━━ Records provided

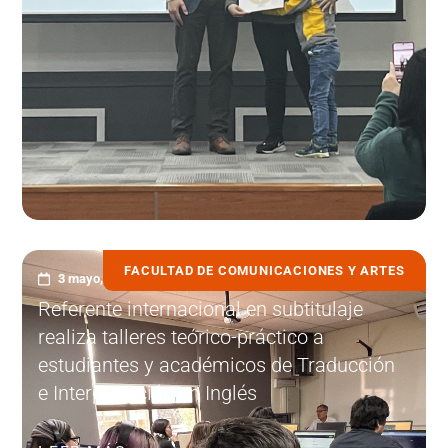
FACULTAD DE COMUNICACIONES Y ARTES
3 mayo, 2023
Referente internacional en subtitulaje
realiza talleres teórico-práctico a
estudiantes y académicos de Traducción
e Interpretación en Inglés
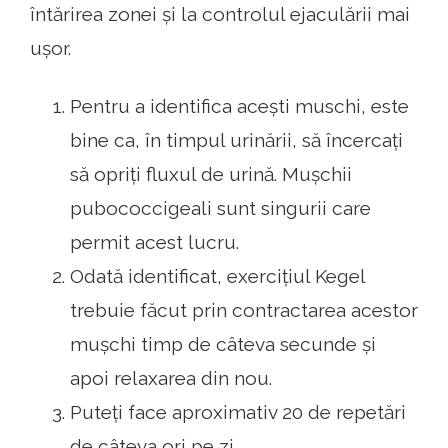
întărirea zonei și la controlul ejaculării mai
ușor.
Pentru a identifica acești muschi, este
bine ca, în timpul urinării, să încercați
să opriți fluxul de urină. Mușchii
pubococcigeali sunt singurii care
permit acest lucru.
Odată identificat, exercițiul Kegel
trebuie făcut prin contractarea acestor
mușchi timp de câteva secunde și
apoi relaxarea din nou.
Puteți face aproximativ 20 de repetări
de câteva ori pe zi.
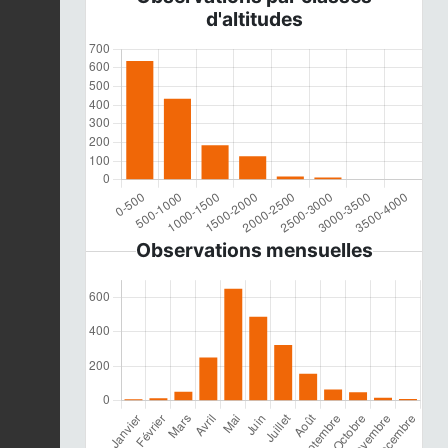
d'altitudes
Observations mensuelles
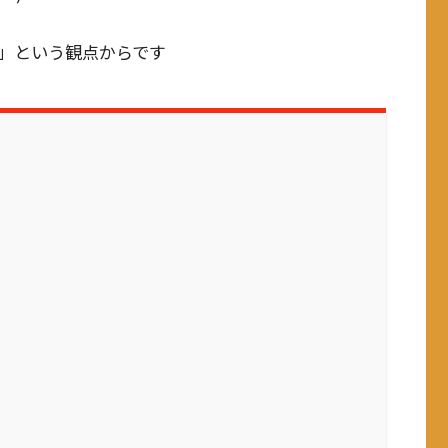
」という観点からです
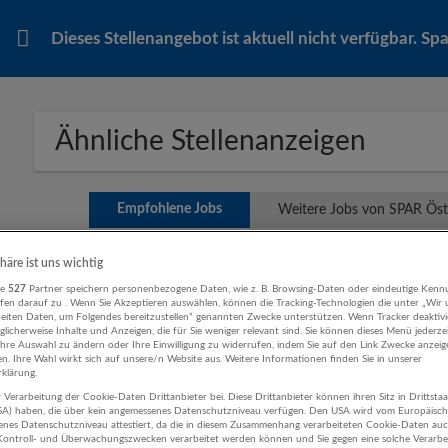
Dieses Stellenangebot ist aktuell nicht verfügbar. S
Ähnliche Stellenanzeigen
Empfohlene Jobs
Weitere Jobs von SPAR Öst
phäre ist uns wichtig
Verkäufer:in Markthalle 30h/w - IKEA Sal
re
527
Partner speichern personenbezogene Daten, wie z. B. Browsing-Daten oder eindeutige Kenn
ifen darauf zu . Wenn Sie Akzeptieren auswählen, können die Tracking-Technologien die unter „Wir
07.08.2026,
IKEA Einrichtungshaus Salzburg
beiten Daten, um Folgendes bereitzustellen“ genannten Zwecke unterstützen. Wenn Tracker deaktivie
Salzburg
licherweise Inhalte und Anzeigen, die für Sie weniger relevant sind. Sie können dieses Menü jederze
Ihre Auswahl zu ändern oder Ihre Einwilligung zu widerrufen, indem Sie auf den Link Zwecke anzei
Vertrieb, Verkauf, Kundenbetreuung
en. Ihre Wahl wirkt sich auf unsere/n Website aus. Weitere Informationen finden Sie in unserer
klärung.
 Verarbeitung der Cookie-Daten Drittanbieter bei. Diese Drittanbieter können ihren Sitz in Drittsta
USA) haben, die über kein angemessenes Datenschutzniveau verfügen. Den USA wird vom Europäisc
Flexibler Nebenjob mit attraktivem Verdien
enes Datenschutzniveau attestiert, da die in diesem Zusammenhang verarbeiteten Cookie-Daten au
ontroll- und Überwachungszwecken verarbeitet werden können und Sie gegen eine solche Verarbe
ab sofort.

━━━━
━━ Records provided

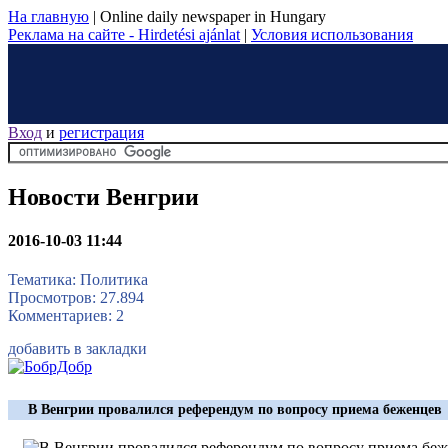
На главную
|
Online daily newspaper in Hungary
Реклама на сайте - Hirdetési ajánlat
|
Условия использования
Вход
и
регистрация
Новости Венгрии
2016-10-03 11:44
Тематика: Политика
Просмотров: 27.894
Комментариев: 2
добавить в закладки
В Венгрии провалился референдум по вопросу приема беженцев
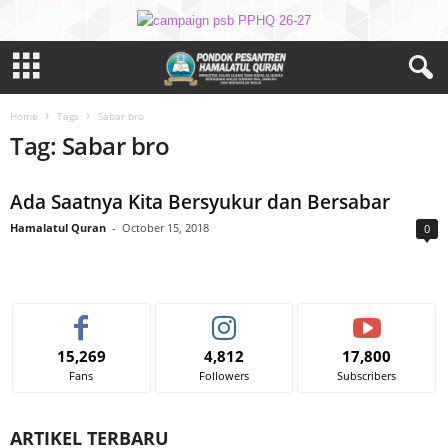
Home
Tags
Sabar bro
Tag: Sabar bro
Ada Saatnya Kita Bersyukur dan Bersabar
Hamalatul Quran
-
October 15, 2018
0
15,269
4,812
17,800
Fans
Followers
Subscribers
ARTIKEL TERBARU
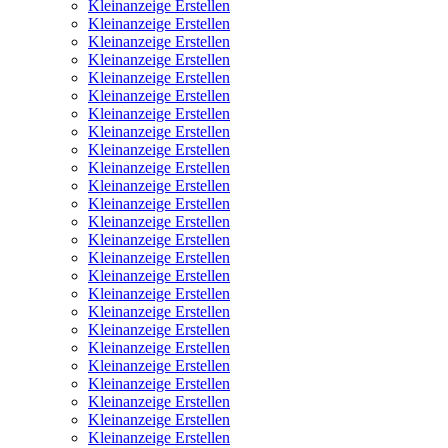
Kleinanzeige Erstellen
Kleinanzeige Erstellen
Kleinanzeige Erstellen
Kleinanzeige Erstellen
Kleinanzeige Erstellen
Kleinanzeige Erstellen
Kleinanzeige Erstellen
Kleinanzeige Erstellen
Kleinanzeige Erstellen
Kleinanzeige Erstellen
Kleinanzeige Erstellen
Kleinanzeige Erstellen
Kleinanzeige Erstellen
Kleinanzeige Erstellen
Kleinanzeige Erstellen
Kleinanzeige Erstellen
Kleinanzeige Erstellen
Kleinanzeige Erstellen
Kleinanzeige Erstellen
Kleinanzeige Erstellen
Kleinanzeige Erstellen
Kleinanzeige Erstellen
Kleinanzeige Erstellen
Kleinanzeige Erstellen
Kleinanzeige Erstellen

━━━━

Task instructions:
Report how many lines in the data include the string "können", giving nothing but that number.

Response:
4